Mennonite accused of smuggling lesbian’s daughter says he was ‘helping’

Mennonite accused of smuggling lesbian’s daughter says he was ‘helping’
Philip Zodhiates

BUFFALO, N.Y. (AP) — A Virginia businessman was being kind, not condemning homosexuality, when he helped a mother move her daughter out of the country and away from her ex-partner, his lawyer said Wednesday at the start of the man’s parental kidnapping trial.

Attorney Robert Hemley denied that Philip Zodhiates, of Waynseboro, was trying to obstruct the other woman’s parental rights, telling jurors he may not even have known what those rights were, when he drove Lisa Miller and 7-year-old Isabella Miller-Jenkins to the Canadian border in 2009, after Miller had renounced her homosexuality.

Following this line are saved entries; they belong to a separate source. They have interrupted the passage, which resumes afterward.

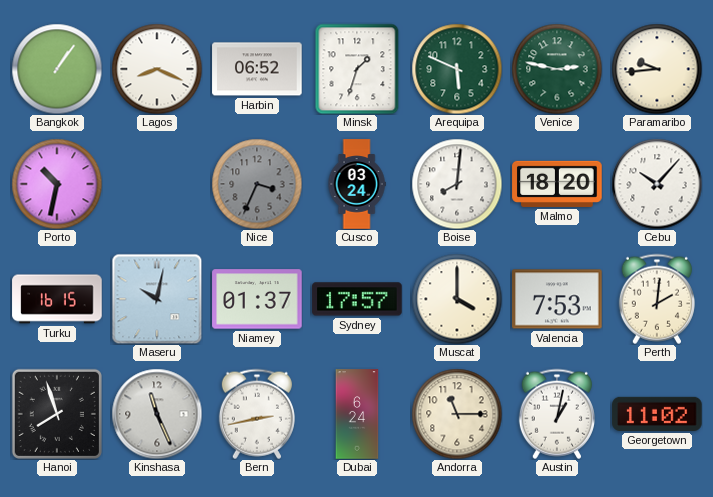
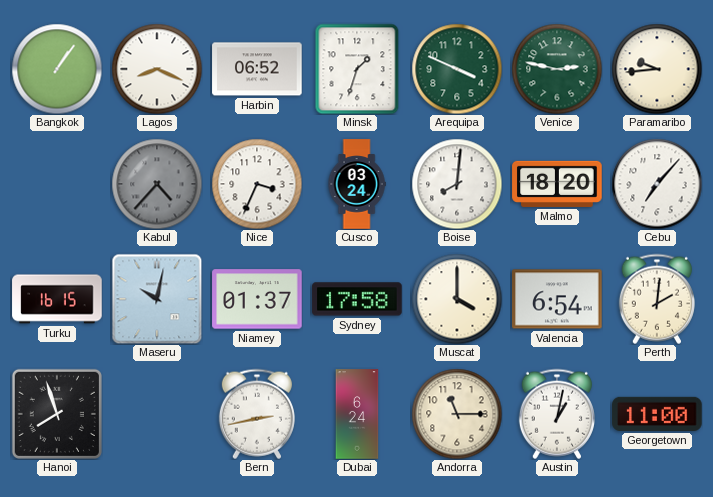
Arequipa: 5:49 -> 3:49
Porto: 10:32 -> none
Kabul: none -> 4:37
Nice dial: grey -> white
Cebu: 10:07 -> 7:07
Sydney: 17:57 -> 17:58
Valencia: 7:53 -> 6:54
Kinshasa: 11:26 -> none
Georgetown: 11:02 -> 11:00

Miller and the girl crossed over the Rainbow Bridge in Niagara Falls and flew out of Toronto to Nicaragua, prosecutors said, where they have remained since.

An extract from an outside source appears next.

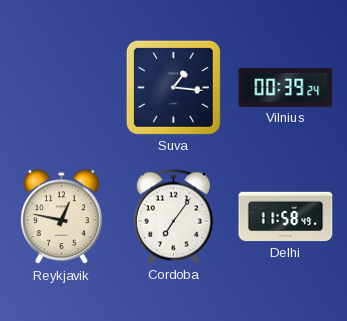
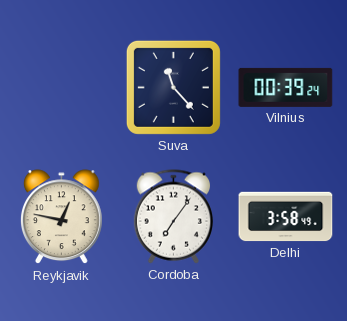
Suva: 1:16 -> 11:23
Delhi: 11:58 -> 3:58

Prosecutors said Zodhiates, owner of a direct mail business that serves conservative Christian groups, helped orchestrate Miller’s move when it became clear she was losing a yearslong custody battle to Janet Jenkins, with whom she’d entered a civil union in Vermont in 2000.

After the two split up, Miller became an evangelical Christian and defied court orders granting Jenkins visitation with Isabella, prosecutor Paul Van De Graaf said during his opening statement. Miller, who gave birth to Isabella, left the country with her shortly before a court shifted custody to Jenkins.

Zodhiates, the prosecutor said, enlisted the help of a number of Mennonites in the United States and Nicaragua in arranging Miller’s trip and a place to stay when she arrived in the Central American nation.

“We’re here because the defendant intentionally acted to ensure that Lisa Miller and Isabella would get out of the country in order that Isabella would not have contact with Janet Jenkins,” Van De Graaf said as several members of the Mennonite community watched from the courtroom gallery.

Hemley called the discussion about homosexuality “a smokescreen.”

“This case is not about attitudes about lesbians or gays or same-sex marriage,” he said. “When someone asks for help, (Zodhiates) helps without regard to sexual orientation, without regard to religion or creed.”

Zodhiates has pleaded not guilty to federal charges of international parental kidnapping and conspiracy.

Miller has been charged with similar offenses but has not been arrested. Isabella is now 14.

One of the Mennonites, Kenneth Miller, of Stuarts Draft, Virginia, who is not related to Lisa Miller, was convicted in 2012 in Vermont of arranging the flight of Lisa Miller and Isabella. He is serving a 27-month prison sentence.

Zodhiates’ U.S. District Court trial is expected to last at least two weeks.